**WORK TO COMPLETE:** Restate every record exactly as it is written, while omitting the pictures it holds.

(Transcribed page contents)
__________________________________________________
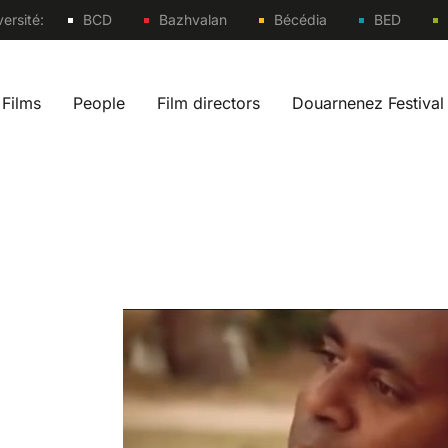
Sites
ersité:
BCD
Bazhvalan
Bécédia
BED
Films
People
Film directors
Douarnenez Festival
 navigation fr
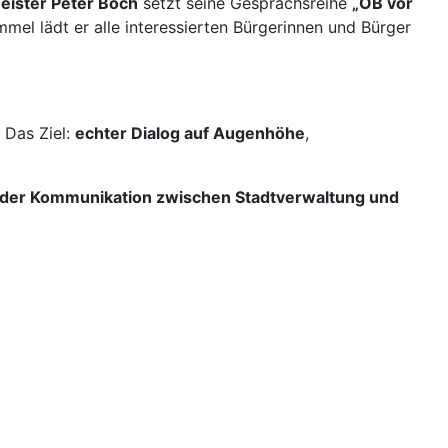
ister Peter Boch
setzt seine Gesprächsreihe
„OB vor
mmel lädt er alle interessierten Bürgerinnen und Bürger
 Das Ziel:
echter Dialog auf Augenhöhe
,
 der Kommunikation zwischen Stadtverwaltung und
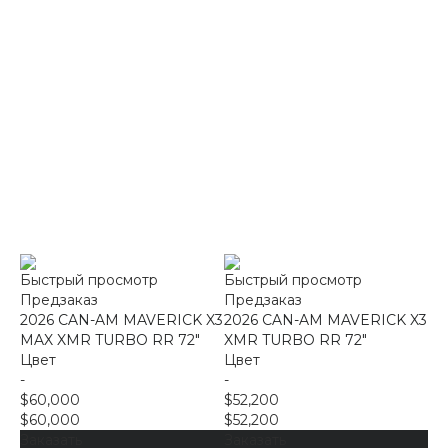
Быстрый просмотр
Быстрый просмотр
Предзаказ
Предзаказ
2026 CAN-AM MAVERICK X3
2026 CAN-AM MAVERICK X3
MAX XMR TURBO RR 72"
XMR TURBO RR 72"
Цвет
Цвет
-
-
$60,000
$52,200
$60,000
$52,200
Заказать
Заказать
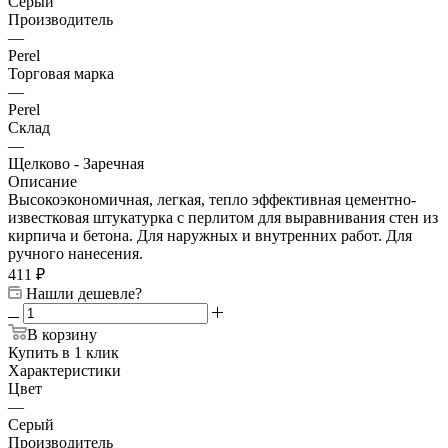
Серый
Производитель
—
Perel
Торговая марка
—
Perel
Склад
—
Щелково - Заречная
Описание
Высокоэкономичная, легкая, тепло эффективная цементно-
известковая штукатурка с перлитом для выравнивания стен из
кирпича и бетона. Для наружных и внутренних работ. Для
ручного нанесения.
411
₽
Нашли дешевле?
В корзину
Купить в 1 клик
Характеристики
Цвет
—
Серый
Производитель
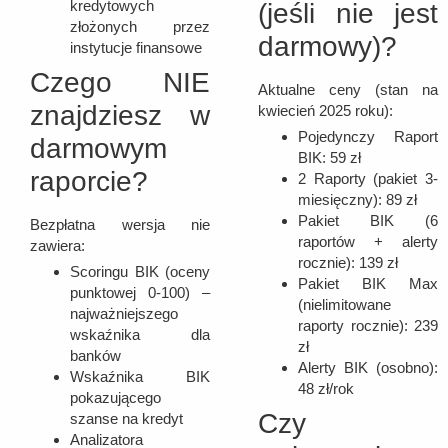
kredytowych
(jeśli nie jest
złożonych przez
darmowy)?
instytucje finansowe
Czego NIE
Aktualne ceny (stan na
znajdziesz w
kwiecień 2025 roku):
Pojedynczy Raport
darmowym
BIK: 59 zł
raporcie?
2 Raporty (pakiet 3-
miesięczny): 89 zł
Pakiet BIK (6
Bezpłatna wersja nie
raportów + alerty
zawiera:
rocznie): 139 zł
Scoringu BIK (oceny
Pakiet BIK Max
punktowej 0-100) –
(nielimitowane
najważniejszego
raporty rocznie): 239
wskaźnika dla
zł
banków
Alerty BIK (osobno):
Wskaźnika BIK
48 zł/rok
pokazującego
Czy
szanse na kredyt
Analizatora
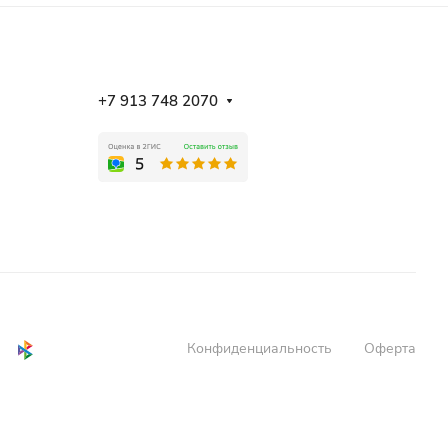
+7 913 748 2070
Конфиденциальность
Оферта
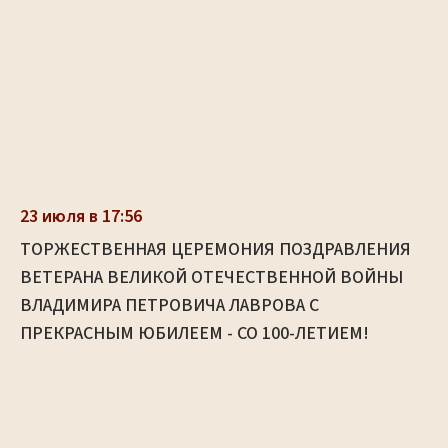
23 июля в 17:56
ТОРЖЕСТВЕННАЯ ЦЕРЕМОНИЯ ПОЗДРАВЛЕНИЯ
ВЕТЕРАНА ВЕЛИКОЙ ОТЕЧЕСТВЕННОЙ ВОЙНЫ
ВЛАДИМИРА ПЕТРОВИЧА ЛАВРОВА С
ПРЕКРАСНЫМ ЮБИЛЕЕМ - СО 100-ЛЕТИЕМ!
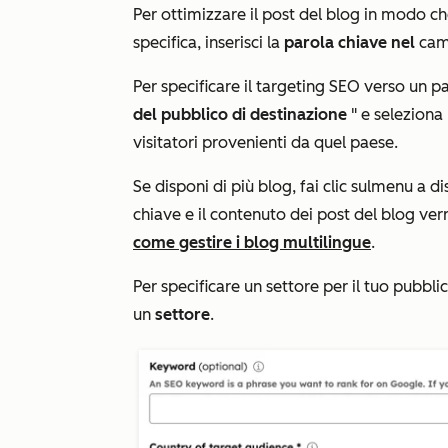
Per ottimizzare il post del blog in modo ch
specifica, inserisci la
parola chiave nel
ca
Per specificare il targeting SEO verso un pa
del pubblico di destinazione
" e seleziona
visitatori provenienti da quel paese.
Se disponi di più blog, fai clic sul
menu a di
chiave e il contenuto dei post del blog verr
come gestire i blog multilingue
.
Per specificare un settore per il tuo pubbli
un
settore
.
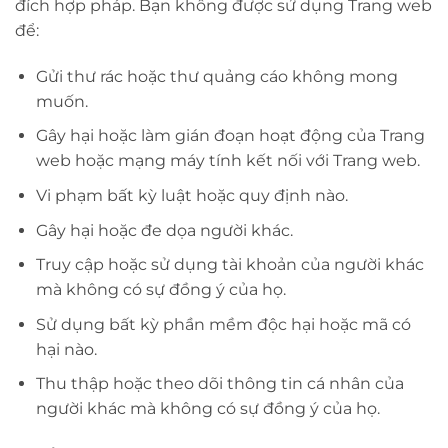
đích hợp pháp. Bạn không được sử dụng Trang web
để:
Gửi thư rác hoặc thư quảng cáo không mong
muốn.
Gây hại hoặc làm gián đoạn hoạt động của Trang
web hoặc mạng máy tính kết nối với Trang web.
Vi phạm bất kỳ luật hoặc quy định nào.
Gây hại hoặc đe dọa người khác.
Truy cập hoặc sử dụng tài khoản của người khác
mà không có sự đồng ý của họ.
Sử dụng bất kỳ phần mềm độc hại hoặc mã có
hại nào.
Thu thập hoặc theo dõi thông tin cá nhân của
người khác mà không có sự đồng ý của họ.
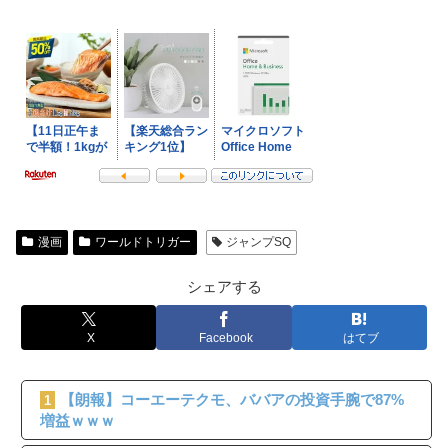
漫画
ワールドトリガー
ジャンプSQ
シェアする
X
Facebook
はてブ
【朗報】コーエーテクモ、ババアの投資手腕で87%
1
増益ｗｗｗ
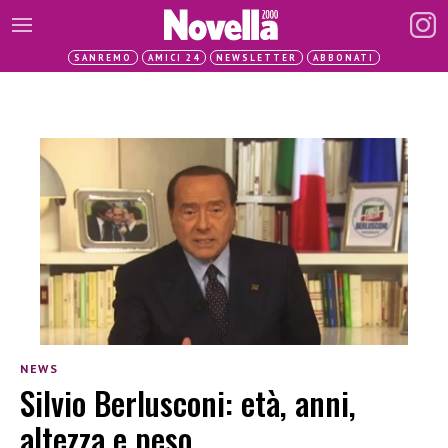
SANREMO
AMICI 24
NEWSLETTER
ABBONATI
NEWS
Silvio Berlusconi: età, anni,
altezza e peso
__________________________________________________
**YOUR RESPONSE:**
Sites
ersité:
BCD
Bazhvalan
Bécédia
BED
Films
People
Film directors
Douarnenez Festival
 navigation fr
ister Peter Boch
setzt seine Gesprächsreihe
„OB vor
mmel lädt er alle interessierten Bürgerinnen und Bürger
 Das Ziel:
echter Dialog auf Augenhöhe
,
 der Kommunikation zwischen Stadtverwaltung und
Быстрый просмотр
Быстрый просмотр
Предзаказ
Предзаказ
2026 CAN-AM MAVERICK X3
2026 CAN-AM MAVERICK X3
MAX XMR TURBO RR 72"
XMR TURBO RR 72"
Цвет
Цвет
-
-
$60,000
$52,200
$60,000
$52,200
Заказать
Заказать
Серый
Производитель
—
Perel
Торговая марка
—
Perel
Склад
—
Щелково - Заречная
Описание
Высокоэкономичная, легкая, тепло эффективная цементно-
известковая штукатурка с перлитом для выравнивания стен из
кирпича и бетона. Для наружных и внутренних работ. Для
ручного нанесения.
411
₽
Нашли дешевле?
В корзину
Купить в 1 клик
Характеристики
Цвет
—
Серый
Производитель
kredytowych
(jeśli nie jest
złożonych przez
darmowy)?
instytucje finansowe
Czego NIE
Aktualne ceny (stan na
znajdziesz w
kwiecień 2025 roku):
Pojedynczy Raport
darmowym
BIK: 59 zł
raporcie?
2 Raporty (pakiet 3-
miesięczny): 89 zł
Pakiet BIK (6
Bezpłatna wersja nie
raportów + alerty
zawiera:
rocznie): 139 zł
Scoringu BIK (oceny
Pakiet BIK Max
punktowej 0-100) –
(nielimitowane
najważniejszego
raporty rocznie): 239
wskaźnika dla
zł
banków
Alerty BIK (osobno):
Wskaźnika BIK
48 zł/rok
pokazującego
Czy
szanse na kredyt
Analizatora
+7 913 748 2070
Конфиденциальность
Оферта
23 июля в 17:56
ТОРЖЕСТВЕННАЯ ЦЕРЕМОНИЯ ПОЗДРАВЛЕНИЯ
ВЕТЕРАНА ВЕЛИКОЙ ОТЕЧЕСТВЕННОЙ ВОЙНЫ
ВЛАДИМИРА ПЕТРОВИЧА ЛАВРОВА С
ПРЕКРАСНЫМ ЮБИЛЕЕМ - СО 100-ЛЕТИЕМ!
Per ottimizzare il post del blog in modo ch
specifica, inserisci la
parola chiave nel
ca
Per specificare il targeting SEO verso un pa
del pubblico di destinazione
" e seleziona
visitatori provenienti da quel paese.
Se disponi di più blog, fai clic sul
menu a di
chiave e il contenuto dei post del blog verr
come gestire i blog multilingue
.
Per specificare un settore per il tuo pubbli
un
settore
.
đích hợp pháp. Bạn không được sử dụng Trang web
để:
Gửi thư rác hoặc thư quảng cáo không mong
muốn.
Gây hại hoặc làm gián đoạn hoạt động của Trang
web hoặc mạng máy tính kết nối với Trang web.
Vi phạm bất kỳ luật hoặc quy định nào.
Gây hại hoặc đe dọa người khác.
Truy cập hoặc sử dụng tài khoản của người khác
mà không có sự đồng ý của họ.
Sử dụng bất kỳ phần mềm độc hại hoặc mã có
hại nào.
Thu thập hoặc theo dõi thông tin cá nhân của
người khác mà không có sự đồng ý của họ.
漫画
ワールドトリガー
ジャンプSQ
シェアする
X
Facebook
はてブ
【朗報】コーエーテクモ、ババアの投資手腕で87%
1
増益ｗｗｗ
SANREMO
AMICI 24
NEWSLETTER
ABBONATI
NEWS
Silvio Berlusconi: età, anni,
altezza e peso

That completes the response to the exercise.